## Exercise brief
Please restate the records that follow exactly, skipping their images.

## Information shown
________________________
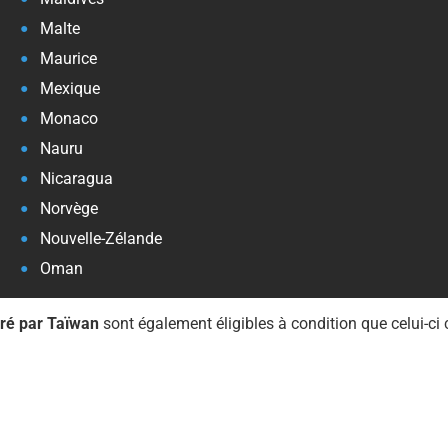
Malte
Maurice
Mexique
Monaco
Nauru
Nicaragua
Norvège
Nouvelle-Zélande
Oman
vré par Taïwan
sont également éligibles à condition que celui-ci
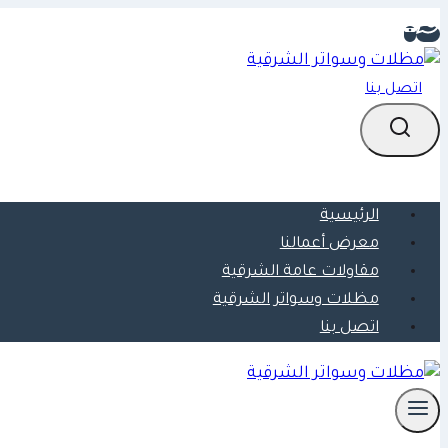
التجاوز
إلى
المحتوى
اتصل بنا
الرئيسية
معرض أعمالنا
مقاولات عامة الشرقية
مظلات وسواتر الشرقية
اتصل بنا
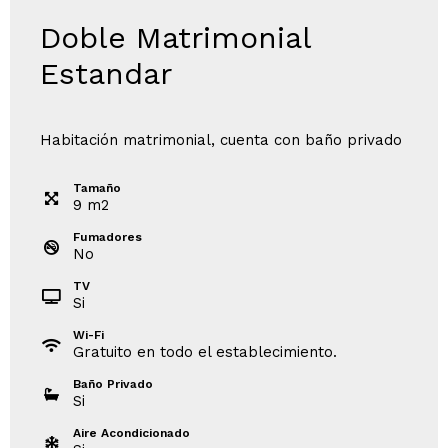
Doble Matrimonial
Estandar
Habitación matrimonial, cuenta con baño privado
Tamaño
9
m
2
Fumadores
No
TV
Si
Wi-Fi
Gratuito en todo el establecimiento.
Baño Privado
Si
Aire Acondicionado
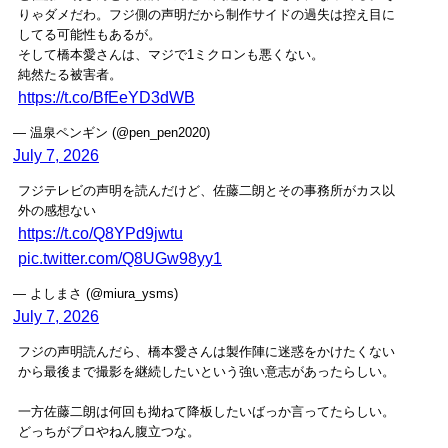
りゃダメだわ。フジ側の声明だから制作サイドの過失は控え目に
してる可能性もあるが。
そして橋本愛さんは、マジで1ミクロンも悪くない。
純然たる被害者。
https://t.co/BfEeYD3dWB
— 温泉ペンギン (@pen_pen2020)
July 7, 2026
フジテレビの声明を読んだけど、佐藤二朗とその事務所がカス以
外の感想ない
https://t.co/Q8YPd9jwtu
pic.twitter.com/Q8UGw98yy1
— よしまさ (@miura_ysms)
July 7, 2026
フジの声明読んだら、橋本愛さんは製作陣に迷惑をかけたくない
から最後まで撮影を継続したいという強い意志があったらしい。
一方佐藤二朗は何回も拗ねて降板したいばっか言ってたらしい。
どっちがプロやねん腹立つな。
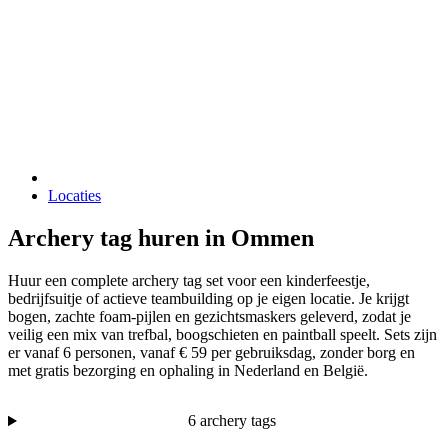
Locaties
Archery tag huren in Ommen
Huur een complete archery tag set voor een kinderfeestje,
bedrijfsuitje of actieve teambuilding op je eigen locatie. Je krijgt
bogen, zachte foam-pijlen en gezichtsmaskers geleverd, zodat je
veilig een mix van trefbal, boogschieten en paintball speelt. Sets zijn
er vanaf 6 personen, vanaf € 59 per gebruiksdag, zonder borg en
met gratis bezorging en ophaling in Nederland en België.
6 archery tags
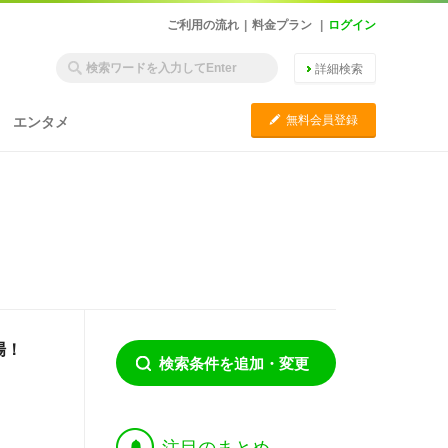
ご利用の流れ
|
料金プラン
|
ログイン
詳細検索
C
無料会員登録
エンタメ
場！
検索条件を追加・変更
†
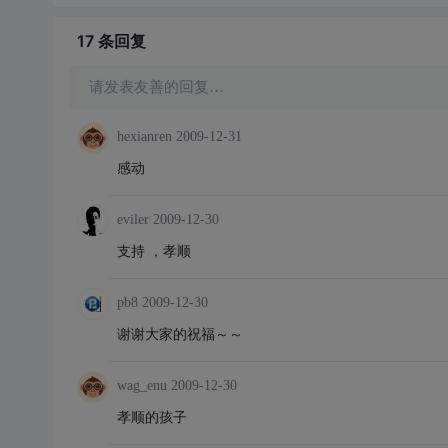
17 条
回复
请发表友善的回复…
hexianren
2009-12-31
感动
eviler
2009-12-30
支持 ，孝顺
pb8
2009-12-30
谢谢大家的祝福～～
wag_enu
2009-12-30
孝顺的孩子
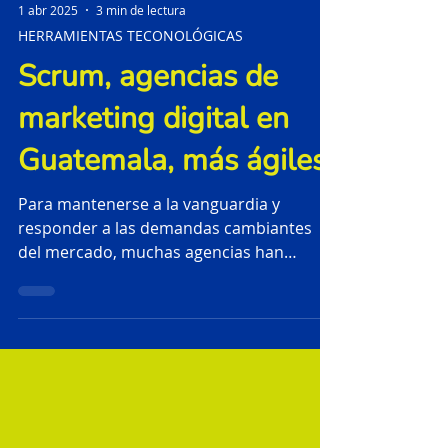
1 abr 2025
3 min de lectura
HERRAMIENTAS TECONOLÓGICAS
Scrum, agencias de
marketing digital en
Guatemala, más ágiles
Para mantenerse a la vanguardia y
responder a las demandas cambiantes
del mercado, muchas agencias han
adoptado metodologías ágiles como
Scrum. ¿Por qué? Porque Scrum permite
a los equipos de trabajo ser más flexibles,
eficientes y capaces de adaptarse a los
cambios con rapidez.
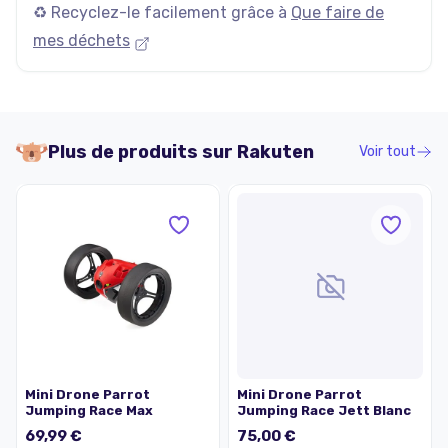
♻️ Recyclez-le facilement grâce à
Que faire de
mes déchets
Plus de produits sur
Rakuten
Voir tout
Mini Drone Parrot
Mini Drone Parrot
Jumping Race Max
Jumping Race Jett Blanc
69,99 €
75,00 €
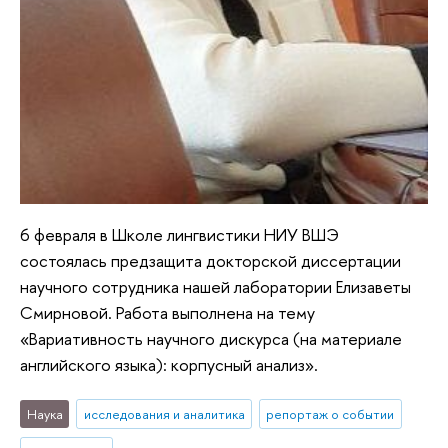
6 февраля в Школе лингвистики НИУ ВШЭ
состоялась предзащита докторской диссертации
научного сотрудника нашей лаборатории Елизаветы
Смирновой. Работа выполнена на тему
«Вариативность научного дискурса (на материале
английского языка): корпусный анализ».
Наука
исследования и аналитика
репортаж о событии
________________________
## The completed task
Malte
Maurice
Mexique
Monaco
Nauru
Nicaragua
Norvège
Nouvelle-Zélande
Oman
vré par Taïwan
sont également éligibles à condition que celui-ci
التجاوز
إلى
المحتوى
اتصل بنا
الرئيسية
معرض أعمالنا
مقاولات عامة الشرقية
مظلات وسواتر الشرقية
اتصل بنا
Doble Matrimonial
Estandar
Habitación matrimonial, cuenta con baño privado
Tamaño
9
m
2
Fumadores
No
TV
Si
Wi-Fi
Gratuito en todo el establecimiento.
Baño Privado
Si
Aire Acondicionado
りゃダメだわ。フジ側の声明だから制作サイドの過失は控え目に
してる可能性もあるが。
そして橋本愛さんは、マジで1ミクロンも悪くない。
純然たる被害者。
https://t.co/BfEeYD3dWB
— 温泉ペンギン (@pen_pen2020)
July 7, 2026
フジテレビの声明を読んだけど、佐藤二朗とその事務所がカス以
外の感想ない
https://t.co/Q8YPd9jwtu
pic.twitter.com/Q8UGw98yy1
— よしまさ (@miura_ysms)
July 7, 2026
フジの声明読んだら、橋本愛さんは製作陣に迷惑をかけたくない
から最後まで撮影を継続したいという強い意志があったらしい。
一方佐藤二朗は何回も拗ねて降板したいばっか言ってたらしい。
どっちがプロやねん腹立つな。
Locaties
Archery tag huren in Ommen
Huur een complete archery tag set voor een kinderfeestje,
bedrijfsuitje of actieve teambuilding op je eigen locatie. Je krijgt
bogen, zachte foam-pijlen en gezichtsmaskers geleverd, zodat je
veilig een mix van trefbal, boogschieten en paintball speelt. Sets zijn
er vanaf 6 personen, vanaf € 59 per gebruiksdag, zonder borg en
met gratis bezorging en ophaling in Nederland en België.
6 archery tags
ご利用の流れ
|
料金プラン
|
ログイン
詳細検索
C
無料会員登録
エンタメ
場！
検索条件を追加・変更
†
17 条
回复
请发表友善的回复…
hexianren
2009-12-31
感动
eviler
2009-12-30
支持 ，孝顺
pb8
2009-12-30
谢谢大家的祝福～～
wag_enu
2009-12-30
孝顺的孩子
1 abr 2025
3 min de lectura
HERRAMIENTAS TECONOLÓGICAS
Scrum, agencias de
marketing digital en
Guatemala, más ágiles
Para mantenerse a la vanguardia y
responder a las demandas cambiantes
del mercado, muchas agencias han
adoptado metodologías ágiles como
Scrum. ¿Por qué? Porque Scrum permite
a los equipos de trabajo ser más flexibles,
eficientes y capaces de adaptarse a los
cambios con rapidez.
♻️ Recyclez-le facilement grâce à
Que faire de
mes déchets
Plus de produits sur
Rakuten
Voir tout
Mini Drone Parrot
Mini Drone Parrot
Jumping Race Max
Jumping Race Jett Blanc
69,99 €
75,00 €
6 февраля в Школе лингвистики НИУ ВШЭ
состоялась предзащита докторской диссертации
научного сотрудника нашей лаборатории Елизаветы
Смирновой. Работа выполнена на тему
«Вариативность научного дискурса (на материале
английского языка): корпусный анализ».
Наука
исследования и аналитика
репортаж о событии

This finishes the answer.